The tank circuits (or RF filters) disclosed herein are easy to manufacture on PCBs. Thick or thin film technology may be used to, for example, form the RF filters on alumina or other low loss dielectric material. This provides increased repeatability, reduced losses, and improved accuracy. No surface mount and/or discrete capacitor is required. A source of variability of PCB based capacitors is the dielectric constant of the support layer (or PCB substrate fiberglass). Tightly controlled dielectrics, such as alumina, provide consistency and repeatability. One technique for providing consistency in capacitance is tuning the capacitance as described above with respect to FIGS. 13-14. Capacitance patches may be sized and located and attached to adjust capacitance of a RF filter to a predetermined capacitance. The RF filters herein include planar inductors for which it is easy to maintain pitch between and diameter of windings. The dimensions are able to be accurately controlled during manufacturing, which improves consistency and repeatability.

The foregoing description is merely illustrative in nature and is in no way intended to limit the disclosure, its application, or uses. The broad teachings of the disclosure can be implemented in a variety of forms. Therefore, while this disclosure includes particular examples, the true scope of the disclosure should not be so limited since other modifications will become apparent upon a study of the drawings, the specification, and the following claims. It should be understood that one or more steps within a method may be executed in different order (or concurrently) without altering the principles of the present disclosure. Further, although each of the embodiments is described above as having certain features, any one or more of those features described with respect to any embodiment of the disclosure can be implemented in and/or combined with features of any of the other embodiments, even if that combination is not explicitly described. In other words, the described embodiments are not mutually exclusive, and permutations of one or more embodiments with one another remain within the scope of this disclosure.

Spatial and functional relationships between elements (for example, between modules, circuit elements, semiconductor layers, etc.) are described using various terms, including “connected,” “engaged,” “coupled,” “adjacent,” “next to,” “on top of,” “above,” “below,” and “disposed.” Unless explicitly described as being “direct,” when a relationship between first and second elements is described in the above disclosure, that relationship can be a direct relationship where no other intervening elements are present between the first and second elements, but can also be an indirect relationship where one or more intervening elements are present (either spatially or functionally) between the first and second elements. As used herein, the phrase at least one of A, B, and C should be construed to mean a logical (A OR B OR C), using a non-exclusive logical OR, and should not be construed to mean “at least one of A, at least one of B, and at least one of C.”

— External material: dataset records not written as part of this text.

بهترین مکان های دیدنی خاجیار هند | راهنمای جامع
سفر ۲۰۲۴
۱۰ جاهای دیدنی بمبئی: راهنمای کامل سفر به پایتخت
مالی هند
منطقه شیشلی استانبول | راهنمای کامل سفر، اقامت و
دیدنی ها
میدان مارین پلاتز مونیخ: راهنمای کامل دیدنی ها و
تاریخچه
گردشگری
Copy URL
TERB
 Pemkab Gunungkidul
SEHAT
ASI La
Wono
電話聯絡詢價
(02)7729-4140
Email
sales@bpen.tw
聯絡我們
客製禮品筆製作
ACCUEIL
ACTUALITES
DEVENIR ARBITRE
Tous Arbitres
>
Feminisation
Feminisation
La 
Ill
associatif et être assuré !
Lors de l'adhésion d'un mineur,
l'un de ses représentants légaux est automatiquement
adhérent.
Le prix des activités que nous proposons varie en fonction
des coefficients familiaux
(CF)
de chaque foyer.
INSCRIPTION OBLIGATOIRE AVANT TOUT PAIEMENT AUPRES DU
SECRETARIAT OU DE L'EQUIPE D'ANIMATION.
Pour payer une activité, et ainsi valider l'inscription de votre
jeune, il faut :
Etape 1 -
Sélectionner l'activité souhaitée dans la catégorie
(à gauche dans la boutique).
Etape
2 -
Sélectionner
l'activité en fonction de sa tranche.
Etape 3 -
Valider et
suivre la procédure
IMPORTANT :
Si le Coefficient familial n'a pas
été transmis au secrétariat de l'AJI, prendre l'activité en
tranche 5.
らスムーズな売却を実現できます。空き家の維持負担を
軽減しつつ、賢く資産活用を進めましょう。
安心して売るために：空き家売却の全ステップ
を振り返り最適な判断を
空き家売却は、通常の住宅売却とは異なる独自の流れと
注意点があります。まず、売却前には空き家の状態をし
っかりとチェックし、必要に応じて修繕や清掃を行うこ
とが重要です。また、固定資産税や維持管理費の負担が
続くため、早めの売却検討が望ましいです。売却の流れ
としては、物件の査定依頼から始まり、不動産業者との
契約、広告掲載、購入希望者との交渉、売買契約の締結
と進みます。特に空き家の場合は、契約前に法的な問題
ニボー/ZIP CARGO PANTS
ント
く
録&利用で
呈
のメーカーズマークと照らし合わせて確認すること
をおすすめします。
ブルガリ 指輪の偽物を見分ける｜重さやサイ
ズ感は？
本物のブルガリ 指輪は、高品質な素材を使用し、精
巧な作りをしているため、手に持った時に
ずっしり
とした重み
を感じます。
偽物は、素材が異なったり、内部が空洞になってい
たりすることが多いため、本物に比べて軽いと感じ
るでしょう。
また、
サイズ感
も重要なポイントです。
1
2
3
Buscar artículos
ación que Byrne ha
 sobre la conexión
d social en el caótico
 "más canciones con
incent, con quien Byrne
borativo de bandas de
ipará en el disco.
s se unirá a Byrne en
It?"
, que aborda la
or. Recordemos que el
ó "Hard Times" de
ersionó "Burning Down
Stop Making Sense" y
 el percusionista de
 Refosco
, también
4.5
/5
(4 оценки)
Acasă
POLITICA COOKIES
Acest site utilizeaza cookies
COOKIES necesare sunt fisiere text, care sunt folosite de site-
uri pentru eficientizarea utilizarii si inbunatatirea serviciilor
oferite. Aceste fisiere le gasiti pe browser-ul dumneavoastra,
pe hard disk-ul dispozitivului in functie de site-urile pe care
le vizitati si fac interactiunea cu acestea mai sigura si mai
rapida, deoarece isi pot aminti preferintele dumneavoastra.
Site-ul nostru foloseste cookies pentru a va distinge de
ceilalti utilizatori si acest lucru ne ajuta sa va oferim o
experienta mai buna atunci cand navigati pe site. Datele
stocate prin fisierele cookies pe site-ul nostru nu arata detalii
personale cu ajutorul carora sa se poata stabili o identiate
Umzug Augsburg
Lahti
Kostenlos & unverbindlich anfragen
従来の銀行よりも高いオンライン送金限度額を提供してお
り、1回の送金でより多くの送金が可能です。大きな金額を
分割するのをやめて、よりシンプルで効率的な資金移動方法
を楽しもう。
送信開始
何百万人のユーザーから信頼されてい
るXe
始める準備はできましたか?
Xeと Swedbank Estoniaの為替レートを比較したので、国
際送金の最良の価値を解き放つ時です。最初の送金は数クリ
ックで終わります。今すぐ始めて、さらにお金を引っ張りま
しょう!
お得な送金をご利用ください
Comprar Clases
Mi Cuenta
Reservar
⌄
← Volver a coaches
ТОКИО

In some implementations, a controller is part of a system, which may be part of the above-described examples. Such systems can comprise semiconductor processing equipment, including a processing tool or tools, chamber or chambers, a platform or platforms for processing, and/or specific processing components (a wafer pedestal, a gas flow system, etc.). These systems may be integrated with electronics for controlling their operation before, during, and after processing of a semiconductor wafer or substrate. The electronics may be referred to as the “controller,” which may control various components or subparts of the system or systems. The controller, depending on the processing requirements and/or the type of system, may be programmed to control any of the processes disclosed herein, including the delivery of processing gases, temperature settings (e.g., heating and/or cooling), pressure settings, vacuum settings, power settings, radio frequency (RF) generator settings, RF matching circuit settings, frequency settings, flow rate settings, fluid delivery settings, positional and operation settings, wafer transfers into and out of a tool and other transfer tools and/or load locks connected to or interfaced with a specific system.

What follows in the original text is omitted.